Joy, not grit, is the hallmark of holy obedience. We need to be light-hearted in what we do to avoid taking ourselves too seriously. It is a cheerful revolt against self and pride.
Prayer involves transformed passions. In prayer, real prayer, we begin to think God's thoughts after Him: to desire the things He desires, to love the things He loves, to will the things He wills.
Today the heart of God is an open wound of love. He aches over our distance and preoccupation. He mourns that we do not draw near to Him. He grieves that we have forgotten Him. He weeps over our obsession with muchness and manyness. He longs for our presence.
In the same way that a small child cannot draw a bad picture so a child of God cannot offer a bad prayer.
Prayer frees us to be controlled by God.
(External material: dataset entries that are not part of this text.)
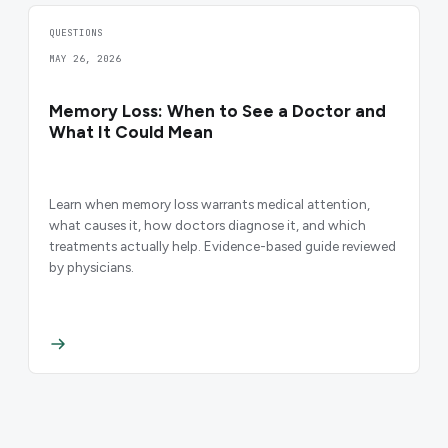
QUESTIONS
MAY 26, 2026
Memory Loss: When to See a Doctor and
What It Could Mean
Learn when memory loss warrants medical attention,
what causes it, how doctors diagnose it, and which
treatments actually help. Evidence-based guide reviewed
by physicians.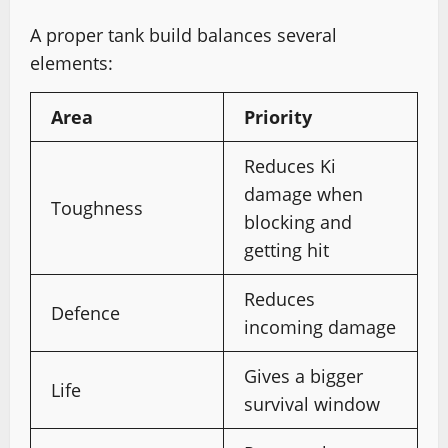
A proper tank build balances several
elements:
Area
Priority
Reduces Ki
damage when
Toughness
blocking and
getting hit
Reduces
Defence
incoming damage
Gives a bigger
Life
survival window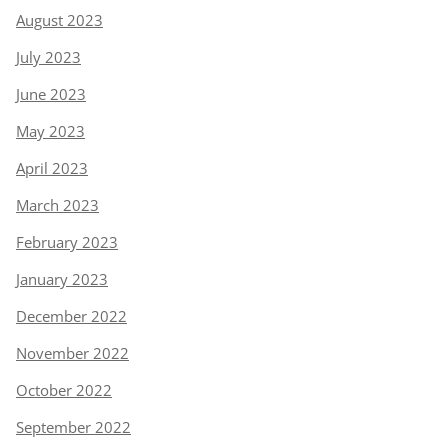
August 2023
July 2023
June 2023
May 2023
April 2023
March 2023
February 2023
January 2023
December 2022
November 2022
October 2022
September 2022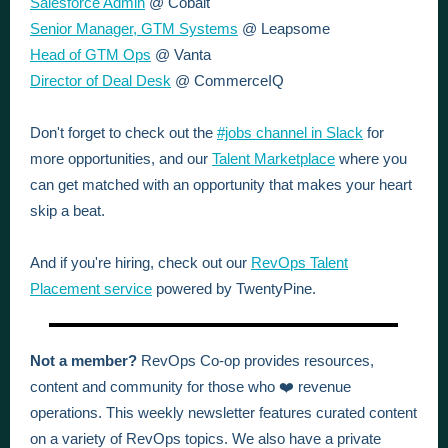
Salesforce Admin
@ Cobalt
Senior Manager, GTM Systems
@ Leapsome
Head of GTM Ops
@ Vanta
Director of Deal Desk
@ CommerceIQ
Don't forget to check out the
#jobs channel in Slack
for
more opportunities, and our
Talent Marketplace
where you
can get matched with an opportunity that makes your heart
skip a beat.
And if you're hiring, check out our
RevOps Talent
Placement service
powered by TwentyPine.
Not a member?
RevOps Co-op provides resources,
content and community for those who ❤️ revenue
operations. This weekly newsletter features curated content
on a variety of RevOps topics. We also have a private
To pray is to change. There is no greater liberating force in the Christian life than prayer. To enter the gaze of the Holy is never to be the same. To bathe in the Light in quiet wonder and glad surrender is to be slowly, permanently transformed. There is a richer inward orientation, a deep hunger for communion. We feel as if we are being taken over by a new control Center, and so we are.
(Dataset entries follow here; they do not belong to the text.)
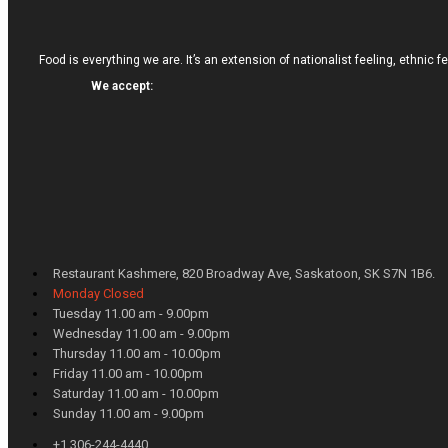
Food is everything we are. It’s an extension of nationalist feeling, ethnic f
We accept:
Restaurant Kashmere, 820 Broadway Ave, Saskatoon, SK S7N 1B6.
Monday Closed
Tuesday 11.00 am - 9.00pm
Wednesday 11.00 am - 9.00pm
Thursday 11.00 am - 10.00pm
Friday 11.00 am - 10.00pm
Saturday 11.00 am - 10.00pm
Sunday 11.00 am - 9.00pm
+1 306-244-4440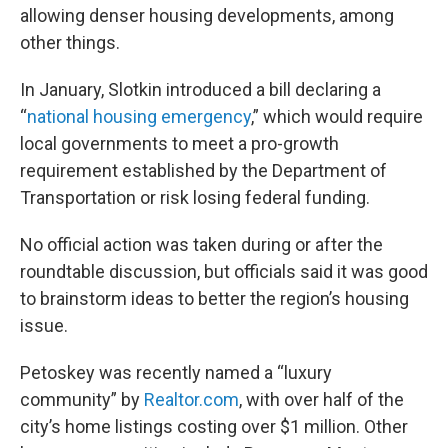
allowing denser housing developments, among
other things.
In January, Slotkin introduced a bill declaring a
“
national housing emergency
,” which would require
local governments to meet a pro-growth
requirement established by the Department of
Transportation or risk losing federal funding.
No official action was taken during or after the
roundtable discussion, but officials said it was good
to brainstorm ideas to better the region’s housing
issue.
Petoskey was recently named a “luxury
community” by
Realtor.com
, with over half of the
city’s home listings costing over $1 million. Other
One reason we can hardly bear to remain silent is that it makes us feel so helpless. We are so accustomed to relying upon words to manage and control others. If we are silent, who will take control? God will take control, but we will never let him take control until we trust him. Silence is intimately related to trust.
If worship does not change us it has not been worship.
Conformity to a sick society is to be sick.
Each activity of daily life in which we stretch ourselves on behalf of others is a prayer in action.
Real prayer comes not from gritting our teeth but from falling in love.
Prayer is - loving conversation with the One who has invited us into His embrace.
Our God is not made of stone. His heart is the most sensitive and tender of all. No act goes unnoticed, no matter how insignificant or small. A cup of cold water is enough to put tears in the eyes of God. God celebrates our feeble expressions of gratitude.
To pray is to change. This is a great grace. How good of God to provide a path whereby our lives can be taken over by love and joy and peace and patience and kindness and goodness and faithfulness and gentleness and self-control.
Loneliness is inner emptiness. Solitude is inner fulfillment.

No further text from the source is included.